Financial Software Development Company: What Fintech Builds Require in 2026
Financial software development requires: PCI DSS compliance for any payment card data handling (Level 1–4 depending on transaction volume), SOC 2 Type II for enterprise B2B fintech, open banking API integration (Plaid, MX, or direct bank APIs), real-time payment rail support (RTP, FedNow, SEPA Instant), and fraud detection infrastructure. Development cost adds 25–50% over standard software for compliance architecture, security auditing, and penetration testing. Fintech companies that launch without compliance in place face regulatory action and enterprise sales blockers.
Financial software development combines standard engineering complexity with a compliance and regulatory layer that significantly affects architecture decisions, timelines, and cost. A generalist agency can build the UI and basic backend — the fintech-specific compliance and integration work requires specialized experience.

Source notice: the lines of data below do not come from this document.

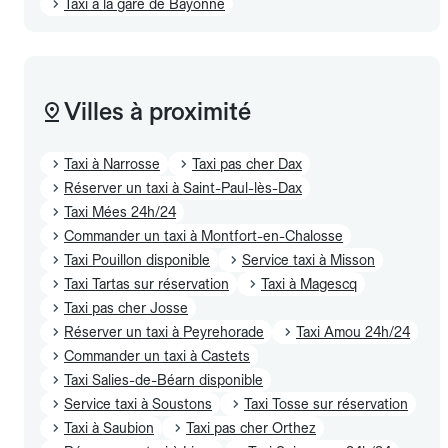
Taxi à la gare de Bayonne
Villes à proximité
Taxi à Narrosse
Taxi pas cher Dax
Réserver un taxi à Saint-Paul-lès-Dax
Taxi Mées 24h/24
Commander un taxi à Montfort-en-Chalosse
Taxi Pouillon disponible
Service taxi à Misson
Taxi Tartas sur réservation
Taxi à Magescq
Taxi pas cher Josse
Réserver un taxi à Peyrehorade
Taxi Amou 24h/24
Commander un taxi à Castets
Taxi Salies-de-Béarn disponible
Service taxi à Soustons
Taxi Tosse sur réservation
Taxi à Saubion
Taxi pas cher Orthez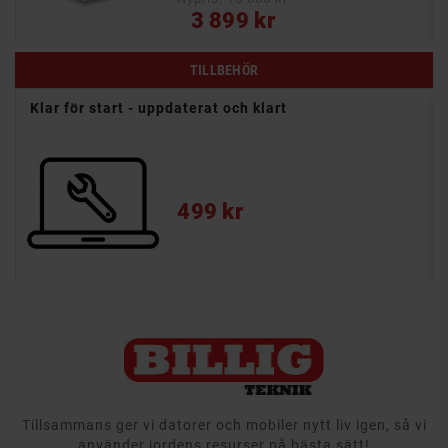
Pris
3 799 kr
TILLBEHÖR
Targus Classic+ Clamshell datorväska för upp till 15,6"
PRISET!
- Löstagbar axelrem
- Upp till 15.6"
Pris
349 kr
Tillsammans ger vi datorer och mobiler nytt liv igen, så vi
använder jordens resurser på bästa sätt!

Compliance Requirements by Fintech Type
Payment Processing: PCI DSS
Any application that stores, processes, or transmits payment card data must comply with PCI DSS (Payment Card Industry Data Security Standard). The scope varies by how card data is handled:
SAQ A (simplest scope): Card data fully handled by a third-party payment processor (Stripe, Braintree, Square). Your application never touches raw card numbers. Compliance is mostly about ensuring your hosted payment form is served correctly.
SAQ A-EP: E-commerce site where the checkout page is on your domain but card processing is outsourced. Requires server security controls, vulnerability scanning, and network monitoring.
SAQ D (most complex): You store, process, or transmit cardholder data directly. Requires a full suite of controls: encryption, access controls, network segmentation, penetration testing, quarterly ASV scans, and either annual QSA assessment (for Level 1 merchants, 6M+ transactions/year) or self-assessment.
Engineering implication: The best PCI compliance strategy is to minimize scope — use Stripe Elements or Stripe Payment Intents so card data never touches your servers. This dramatically reduces compliance overhead and is the right architecture choice in almost all cases.
B2B Fintech: SOC 2 Type II
If you are selling a fintech product to enterprise buyers — banks, insurance companies, large employers — they will require SOC 2 Type II before signing a contract. This is table stakes for enterprise fintech sales.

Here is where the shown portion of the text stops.